# Task directions:
State how many lines below hold the word "gross". Give that number and no other text.

# Available data:
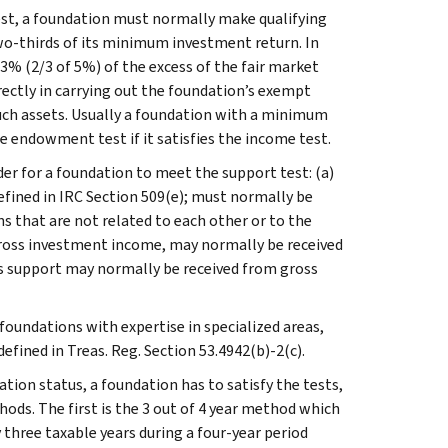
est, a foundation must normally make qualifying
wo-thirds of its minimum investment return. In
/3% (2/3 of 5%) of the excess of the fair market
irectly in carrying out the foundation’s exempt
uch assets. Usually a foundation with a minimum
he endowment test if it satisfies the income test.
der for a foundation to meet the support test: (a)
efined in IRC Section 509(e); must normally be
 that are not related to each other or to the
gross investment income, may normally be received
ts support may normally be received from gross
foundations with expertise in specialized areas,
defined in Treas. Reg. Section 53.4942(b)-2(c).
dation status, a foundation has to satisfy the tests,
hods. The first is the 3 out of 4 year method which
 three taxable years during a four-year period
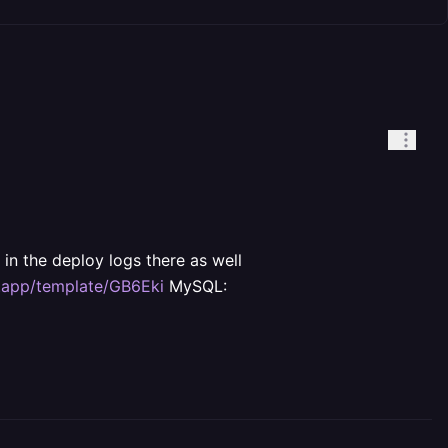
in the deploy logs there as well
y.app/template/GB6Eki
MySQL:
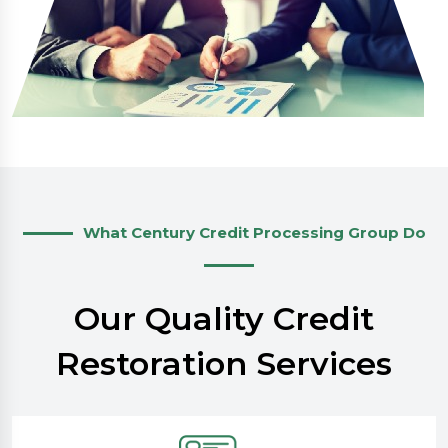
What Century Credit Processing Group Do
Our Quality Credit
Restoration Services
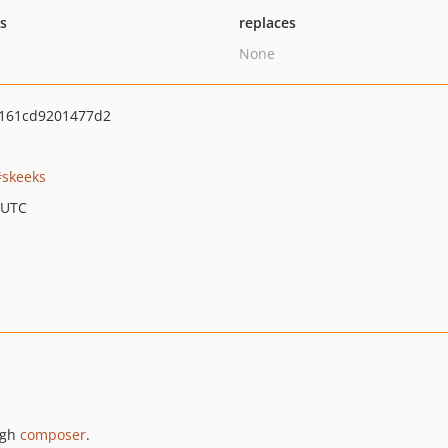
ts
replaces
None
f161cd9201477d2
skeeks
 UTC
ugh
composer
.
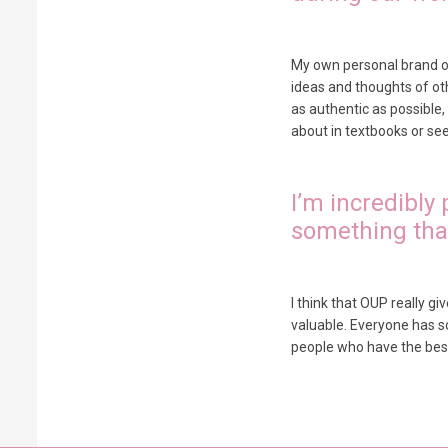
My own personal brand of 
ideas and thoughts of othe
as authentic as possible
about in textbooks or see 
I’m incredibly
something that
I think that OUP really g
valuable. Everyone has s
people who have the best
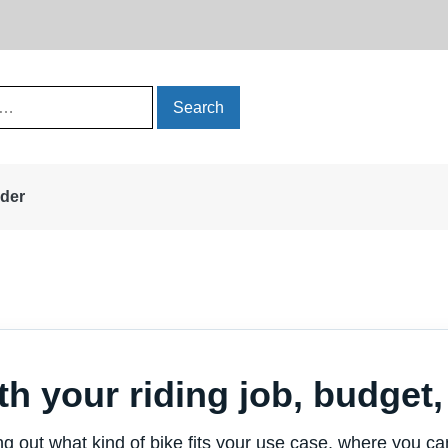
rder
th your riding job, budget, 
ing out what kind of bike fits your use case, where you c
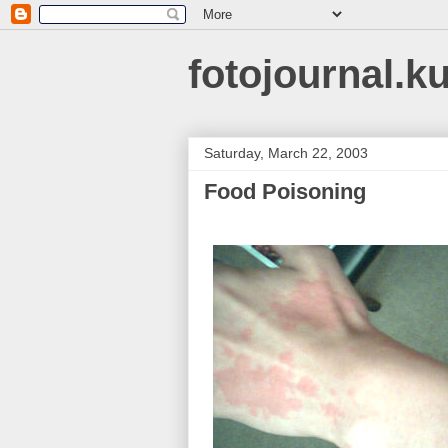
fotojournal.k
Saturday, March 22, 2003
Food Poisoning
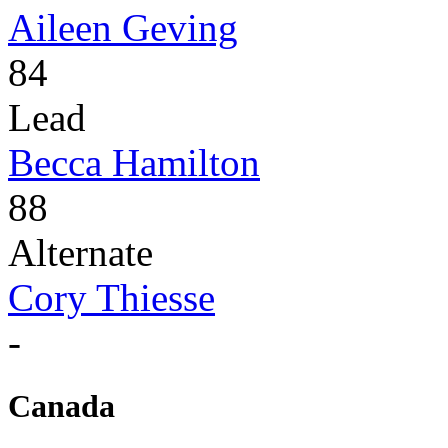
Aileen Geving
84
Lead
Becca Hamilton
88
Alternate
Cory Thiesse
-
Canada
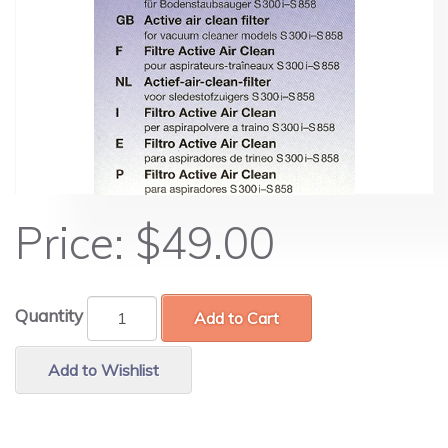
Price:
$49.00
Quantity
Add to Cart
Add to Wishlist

...

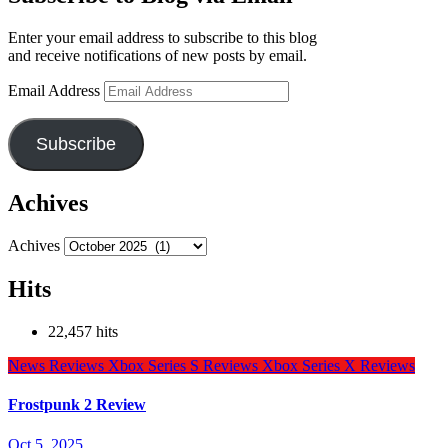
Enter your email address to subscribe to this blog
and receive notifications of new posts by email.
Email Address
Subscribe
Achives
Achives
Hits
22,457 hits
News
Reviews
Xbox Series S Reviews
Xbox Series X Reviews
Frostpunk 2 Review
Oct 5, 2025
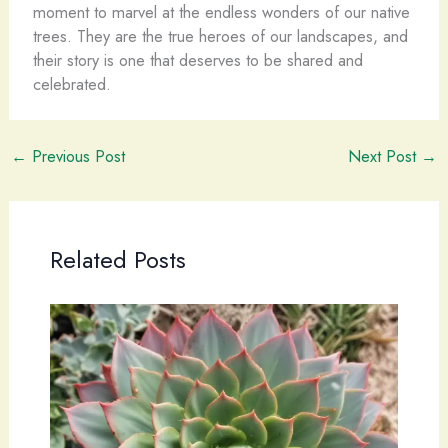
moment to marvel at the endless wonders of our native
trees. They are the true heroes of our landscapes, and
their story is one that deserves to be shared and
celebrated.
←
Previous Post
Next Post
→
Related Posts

# Result of the exercise:
2